* _PROBLEM TO SOLVE_
What is needed here is every line of the records that includes "conservation".

* _TASK INPUT_
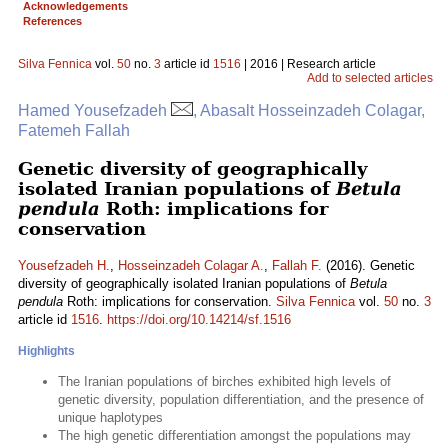
Acknowledgements
References
Silva Fennica
vol.
50
no.
3
article id
1516
| 2016 | Research article
Add to selected articles
Hamed Yousefzadeh
, Abasalt Hosseinzadeh Colagar,
Fatemeh Fallah
Genetic diversity of geographically
isolated Iranian populations of
Betula
pendula
Roth: implications for
conservation
Yousefzadeh H.
,
Hosseinzadeh Colagar A.
,
Fallah F.
(2016). Genetic
diversity of geographically isolated Iranian populations of
Betula
pendula
Roth: implications for conservation.
Silva Fennica
vol.
50
no.
3
article id
1516
.
https://doi.org/10.14214/sf.1516
Highlights
The Iranian populations of birches exhibited high levels of
genetic diversity, population differentiation, and the presence of
unique haplotypes
The high genetic differentiation amongst the populations may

* _ANSWER TO THIS PROBLEM_
conservation
Roth: implications for conservation.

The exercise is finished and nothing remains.